Where the word "skincare" occurs in a line of the listing below, copy that line.

╭─ Record extracts

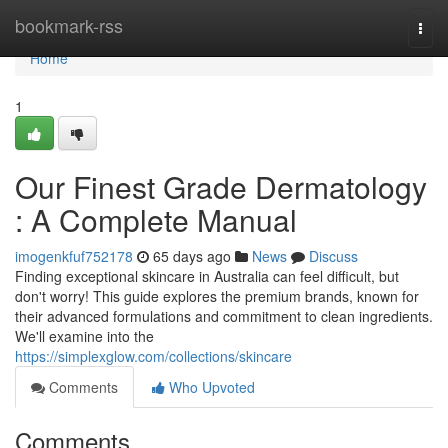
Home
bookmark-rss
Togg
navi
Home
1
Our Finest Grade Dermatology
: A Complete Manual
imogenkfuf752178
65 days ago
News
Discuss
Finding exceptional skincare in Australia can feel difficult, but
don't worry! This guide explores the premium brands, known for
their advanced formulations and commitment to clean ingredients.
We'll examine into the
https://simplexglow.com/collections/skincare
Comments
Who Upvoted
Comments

╰─
╭─ Record extracts

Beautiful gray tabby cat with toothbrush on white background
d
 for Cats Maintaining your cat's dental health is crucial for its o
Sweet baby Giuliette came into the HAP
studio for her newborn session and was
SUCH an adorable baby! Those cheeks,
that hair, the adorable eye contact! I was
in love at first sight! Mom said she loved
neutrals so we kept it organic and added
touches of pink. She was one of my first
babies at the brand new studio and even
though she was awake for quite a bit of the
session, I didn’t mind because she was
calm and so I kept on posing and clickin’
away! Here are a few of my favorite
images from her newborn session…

╰─
╭─ Record extracts

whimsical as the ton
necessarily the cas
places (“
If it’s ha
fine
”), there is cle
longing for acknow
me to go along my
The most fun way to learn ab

╰─

-- Response for this exercise --
Finding exceptional skincare in Australia can feel difficult, but
https://simplexglow.com/collections/skincare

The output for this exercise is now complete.